Aim of the exercise: Exactly the lines below from the line with "Conditie: paperclip roestsp" through the line with "Член Постоянной комиссии" must make up the answer, both ends included and pictures left out.

Listed entries:
-*-*-
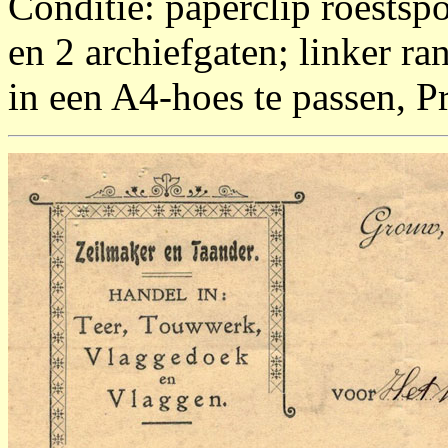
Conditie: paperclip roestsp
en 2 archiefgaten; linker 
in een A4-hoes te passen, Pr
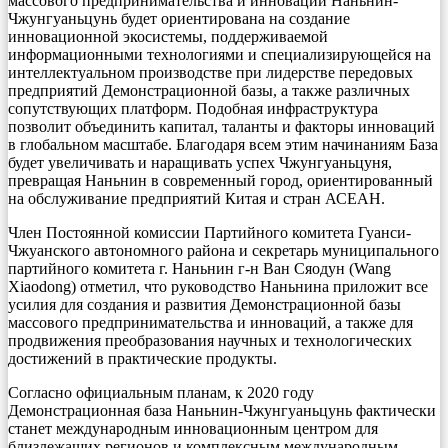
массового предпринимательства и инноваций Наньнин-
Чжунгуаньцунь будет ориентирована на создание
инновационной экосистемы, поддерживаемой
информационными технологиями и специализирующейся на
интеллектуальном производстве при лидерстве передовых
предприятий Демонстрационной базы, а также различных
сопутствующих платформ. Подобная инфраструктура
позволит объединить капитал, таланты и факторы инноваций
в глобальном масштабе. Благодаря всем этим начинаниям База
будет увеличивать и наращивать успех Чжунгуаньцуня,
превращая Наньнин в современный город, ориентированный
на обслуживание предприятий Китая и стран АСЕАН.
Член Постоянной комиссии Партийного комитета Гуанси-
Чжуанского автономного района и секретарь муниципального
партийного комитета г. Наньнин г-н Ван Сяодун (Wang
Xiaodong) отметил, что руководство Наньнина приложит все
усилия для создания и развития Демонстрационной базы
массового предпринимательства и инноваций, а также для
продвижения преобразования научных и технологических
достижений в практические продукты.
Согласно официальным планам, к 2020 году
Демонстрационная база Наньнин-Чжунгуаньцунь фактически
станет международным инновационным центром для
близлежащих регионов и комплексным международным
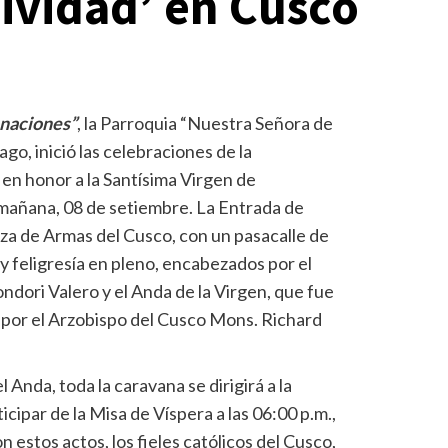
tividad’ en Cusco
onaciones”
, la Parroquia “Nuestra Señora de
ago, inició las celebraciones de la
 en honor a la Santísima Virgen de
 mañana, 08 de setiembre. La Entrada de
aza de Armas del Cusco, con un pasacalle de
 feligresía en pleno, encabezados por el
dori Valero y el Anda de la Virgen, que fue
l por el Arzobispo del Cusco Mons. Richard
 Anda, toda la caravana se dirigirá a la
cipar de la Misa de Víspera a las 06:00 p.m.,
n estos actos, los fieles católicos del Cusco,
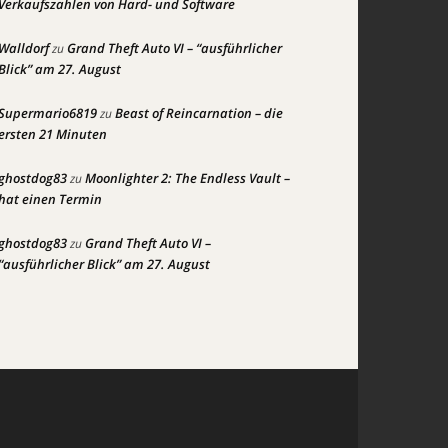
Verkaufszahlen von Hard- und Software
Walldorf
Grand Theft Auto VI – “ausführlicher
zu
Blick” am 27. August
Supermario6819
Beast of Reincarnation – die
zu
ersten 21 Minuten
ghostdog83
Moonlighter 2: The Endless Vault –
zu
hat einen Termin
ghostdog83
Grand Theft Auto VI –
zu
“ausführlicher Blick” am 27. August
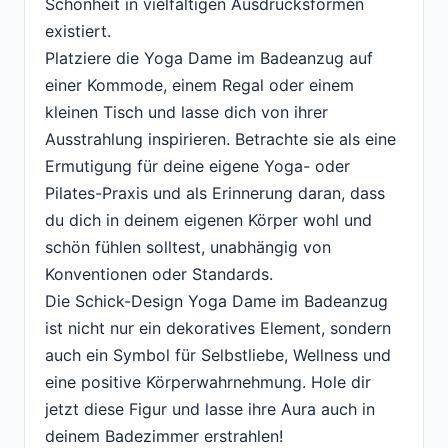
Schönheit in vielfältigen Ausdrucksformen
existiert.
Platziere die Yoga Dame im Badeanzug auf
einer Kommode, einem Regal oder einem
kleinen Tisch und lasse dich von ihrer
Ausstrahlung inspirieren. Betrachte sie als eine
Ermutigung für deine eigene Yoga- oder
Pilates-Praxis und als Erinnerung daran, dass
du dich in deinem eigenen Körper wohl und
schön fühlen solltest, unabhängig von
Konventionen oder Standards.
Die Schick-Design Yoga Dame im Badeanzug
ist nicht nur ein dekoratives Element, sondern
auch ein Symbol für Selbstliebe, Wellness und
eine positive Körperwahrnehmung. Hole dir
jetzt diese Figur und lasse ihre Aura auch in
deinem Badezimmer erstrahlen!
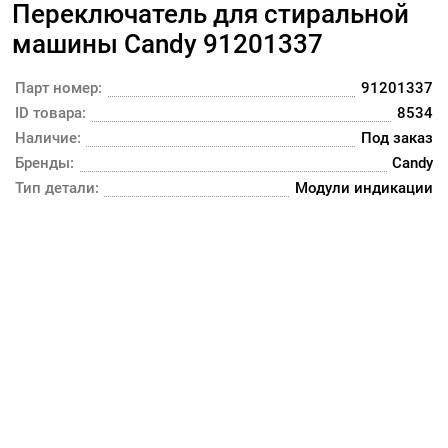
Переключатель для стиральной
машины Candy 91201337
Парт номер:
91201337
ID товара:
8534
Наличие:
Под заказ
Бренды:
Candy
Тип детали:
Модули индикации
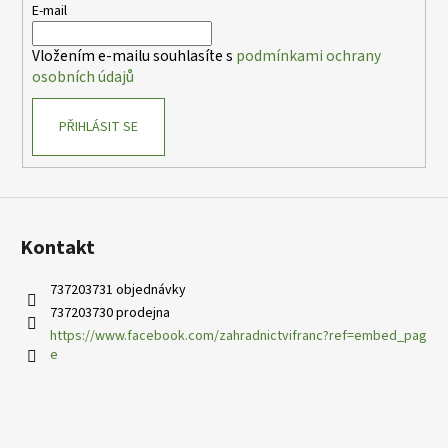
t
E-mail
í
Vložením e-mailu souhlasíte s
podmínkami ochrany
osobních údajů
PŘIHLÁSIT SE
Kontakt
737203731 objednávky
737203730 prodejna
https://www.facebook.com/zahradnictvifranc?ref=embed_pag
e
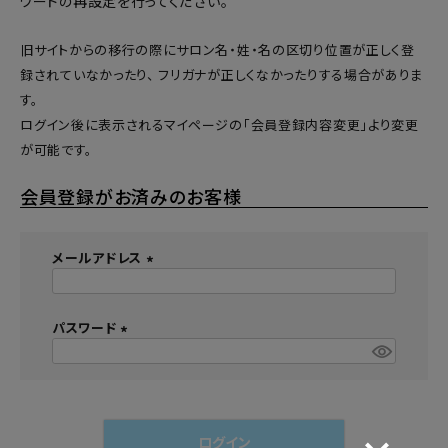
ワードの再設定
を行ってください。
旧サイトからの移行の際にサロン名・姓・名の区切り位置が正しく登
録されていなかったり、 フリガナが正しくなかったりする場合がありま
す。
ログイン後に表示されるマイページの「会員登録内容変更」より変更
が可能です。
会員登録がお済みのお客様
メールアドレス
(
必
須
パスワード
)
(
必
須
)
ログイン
-*-*-
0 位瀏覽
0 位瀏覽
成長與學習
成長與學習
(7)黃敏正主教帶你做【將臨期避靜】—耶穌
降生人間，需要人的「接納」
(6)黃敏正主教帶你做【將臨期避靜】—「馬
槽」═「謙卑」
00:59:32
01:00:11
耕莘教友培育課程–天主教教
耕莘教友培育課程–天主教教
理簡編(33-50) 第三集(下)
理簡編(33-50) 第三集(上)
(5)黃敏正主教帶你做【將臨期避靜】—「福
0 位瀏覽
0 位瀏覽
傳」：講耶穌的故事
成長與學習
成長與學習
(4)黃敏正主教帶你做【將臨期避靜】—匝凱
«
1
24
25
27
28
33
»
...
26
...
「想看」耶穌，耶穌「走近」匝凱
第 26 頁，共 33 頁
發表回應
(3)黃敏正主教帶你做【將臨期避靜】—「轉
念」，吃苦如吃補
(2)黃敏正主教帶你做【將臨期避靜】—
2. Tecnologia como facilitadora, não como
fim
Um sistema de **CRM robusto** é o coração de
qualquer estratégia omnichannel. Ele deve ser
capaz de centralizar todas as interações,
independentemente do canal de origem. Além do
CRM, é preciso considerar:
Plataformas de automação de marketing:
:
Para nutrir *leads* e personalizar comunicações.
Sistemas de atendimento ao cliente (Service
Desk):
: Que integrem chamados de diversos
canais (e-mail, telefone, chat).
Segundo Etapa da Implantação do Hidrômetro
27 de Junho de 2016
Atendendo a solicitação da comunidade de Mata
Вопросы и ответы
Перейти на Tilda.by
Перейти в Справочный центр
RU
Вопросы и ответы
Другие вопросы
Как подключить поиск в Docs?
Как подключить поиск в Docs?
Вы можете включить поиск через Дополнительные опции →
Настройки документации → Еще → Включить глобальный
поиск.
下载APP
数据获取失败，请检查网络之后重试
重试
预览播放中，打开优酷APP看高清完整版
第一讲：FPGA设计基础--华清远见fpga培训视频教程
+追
-*-*-
Solution to the exercise:
Conditie: paperclip roestsp
en 2 archiefgaten; linker 
in een A4-hoes te passen, Pr
массового предпринимательства и инноваций Наньнин-
Чжунгуаньцунь будет ориентирована на создание
инновационной экосистемы, поддерживаемой
информационными технологиями и специализирующейся на
интеллектуальном производстве при лидерстве передовых
предприятий Демонстрационной базы, а также различных
сопутствующих платформ. Подобная инфраструктура
позволит объединить капитал, таланты и факторы инноваций
в глобальном масштабе. Благодаря всем этим начинаниям База
будет увеличивать и наращивать успех Чжунгуаньцуня,
превращая Наньнин в современный город, ориентированный
на обслуживание предприятий Китая и стран АСЕАН.
Член Постоянной комиссии Партийного комитета Гуанси-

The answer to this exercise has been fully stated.